А пережить своего ребенка — это совсем другое ощущение Ты никогда с этим не смиришься. И во мне теперь навсегда есть кусок вечной мерзлоты. Чисто из эгоистических соображений могу сказать, что, если тому суждено было случиться, я рад, что это случилось тогда. Когда он был слишком мал, чтобы даже к кому-то привязаться. Теперь не проходит недели, чтобы он не напоминал о себе внутри меня. В моей жизни не хватает одного мальчика. Кто знает, может быть, он заткнул бы отца за пояс. Я написал в записной книжке, когда работал над этой книгой: «Время от времени Тара вторгается в мои мысли. Мой сын. Ему бы сейчас было за тридцать». Тара живет внутри меня. Но я даже не знаю, где этот бедный пацан похоронен, если вообще его похоронили.

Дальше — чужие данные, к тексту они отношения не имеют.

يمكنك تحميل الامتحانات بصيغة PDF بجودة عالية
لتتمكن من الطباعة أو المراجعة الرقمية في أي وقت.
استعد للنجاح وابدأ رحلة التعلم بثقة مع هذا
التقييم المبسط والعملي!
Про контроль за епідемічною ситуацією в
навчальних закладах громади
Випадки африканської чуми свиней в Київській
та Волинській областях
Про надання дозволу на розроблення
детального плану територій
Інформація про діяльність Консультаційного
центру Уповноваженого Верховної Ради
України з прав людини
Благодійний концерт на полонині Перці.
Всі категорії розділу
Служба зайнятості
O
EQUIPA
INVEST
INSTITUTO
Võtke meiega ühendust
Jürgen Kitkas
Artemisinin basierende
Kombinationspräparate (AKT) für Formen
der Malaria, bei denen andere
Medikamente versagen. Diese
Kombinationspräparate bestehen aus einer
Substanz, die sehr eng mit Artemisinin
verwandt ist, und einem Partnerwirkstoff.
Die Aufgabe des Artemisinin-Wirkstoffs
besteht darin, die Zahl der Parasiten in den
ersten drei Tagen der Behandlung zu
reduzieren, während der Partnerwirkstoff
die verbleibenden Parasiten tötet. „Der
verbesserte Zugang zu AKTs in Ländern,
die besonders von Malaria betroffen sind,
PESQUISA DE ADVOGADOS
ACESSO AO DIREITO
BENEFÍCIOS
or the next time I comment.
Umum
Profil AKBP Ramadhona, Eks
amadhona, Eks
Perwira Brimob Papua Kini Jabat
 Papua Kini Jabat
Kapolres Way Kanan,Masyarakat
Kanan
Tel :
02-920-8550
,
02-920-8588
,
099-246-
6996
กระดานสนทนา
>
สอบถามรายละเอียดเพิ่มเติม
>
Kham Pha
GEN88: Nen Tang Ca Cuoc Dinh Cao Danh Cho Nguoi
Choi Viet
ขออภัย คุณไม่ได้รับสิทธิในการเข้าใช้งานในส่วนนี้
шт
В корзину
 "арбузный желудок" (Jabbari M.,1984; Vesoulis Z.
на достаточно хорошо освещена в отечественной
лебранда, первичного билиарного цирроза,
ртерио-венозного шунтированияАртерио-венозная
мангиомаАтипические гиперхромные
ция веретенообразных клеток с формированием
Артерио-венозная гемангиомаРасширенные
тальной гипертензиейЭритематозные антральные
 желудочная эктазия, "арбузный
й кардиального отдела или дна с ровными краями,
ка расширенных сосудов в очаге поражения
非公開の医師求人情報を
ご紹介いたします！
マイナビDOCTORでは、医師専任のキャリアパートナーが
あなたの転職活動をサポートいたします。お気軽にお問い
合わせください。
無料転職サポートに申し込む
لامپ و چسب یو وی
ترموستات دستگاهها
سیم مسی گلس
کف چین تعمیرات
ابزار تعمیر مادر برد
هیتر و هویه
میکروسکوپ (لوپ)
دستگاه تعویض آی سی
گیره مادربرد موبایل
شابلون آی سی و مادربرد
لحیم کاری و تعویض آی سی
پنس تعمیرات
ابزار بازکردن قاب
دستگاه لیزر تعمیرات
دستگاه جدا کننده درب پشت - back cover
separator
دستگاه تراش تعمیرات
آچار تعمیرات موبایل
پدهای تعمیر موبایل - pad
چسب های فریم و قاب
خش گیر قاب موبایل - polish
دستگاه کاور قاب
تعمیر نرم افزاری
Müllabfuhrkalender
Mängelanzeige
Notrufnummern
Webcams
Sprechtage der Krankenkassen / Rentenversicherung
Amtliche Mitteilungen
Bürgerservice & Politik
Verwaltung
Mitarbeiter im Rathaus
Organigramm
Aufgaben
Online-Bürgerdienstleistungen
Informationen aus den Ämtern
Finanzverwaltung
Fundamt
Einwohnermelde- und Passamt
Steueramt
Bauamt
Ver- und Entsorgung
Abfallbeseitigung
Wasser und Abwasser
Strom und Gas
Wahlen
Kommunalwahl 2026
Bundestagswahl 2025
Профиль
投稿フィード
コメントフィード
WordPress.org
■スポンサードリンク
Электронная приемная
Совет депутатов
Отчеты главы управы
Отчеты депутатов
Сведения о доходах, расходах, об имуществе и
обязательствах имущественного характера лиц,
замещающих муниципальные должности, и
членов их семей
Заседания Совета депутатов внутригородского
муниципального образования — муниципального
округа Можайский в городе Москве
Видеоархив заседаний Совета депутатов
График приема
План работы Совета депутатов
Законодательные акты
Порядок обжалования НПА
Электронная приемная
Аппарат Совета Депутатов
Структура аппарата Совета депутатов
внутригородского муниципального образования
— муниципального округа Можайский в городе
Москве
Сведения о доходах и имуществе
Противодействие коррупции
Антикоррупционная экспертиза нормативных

В тот же месяц, когда умер Тара, я пригляделся к Аните и понял, что есть только одно место, куда можно отправить Энджелу, пока все это утрясается, — дом моей матери. И, когда мы только начали думать, что надо бы её забрать, она уже как следует обосновалась в Дартфорде под крылышком у Дорис. И я подумал — уж лучше оставить её с моей мамочкой. У девочки теперь спокойная жизнь, хватит с нее этого безумия, пусть растет как нормальный ребенок. И она выросла, причем замечательно выросла. Дорис тогда была на шестом десятке и могла спокойно поднять еще одного ребенка. Когда ей предоставили такую возможность, она за нее ухватилась. Они с Биллом вместе. Я знал, что меня снова будут тягать, и снова, и снова, и какой смысл был воспитывать дочь, зная, что за дверью всегда копы? По крайней мере я знал, что у Энджелы есть убежище в этом моем безумном мире. Энджела оставалась с Дорис следующие двадцать лет. Марлона я держал при себе, ездил с ним до августа, когда кончился тур.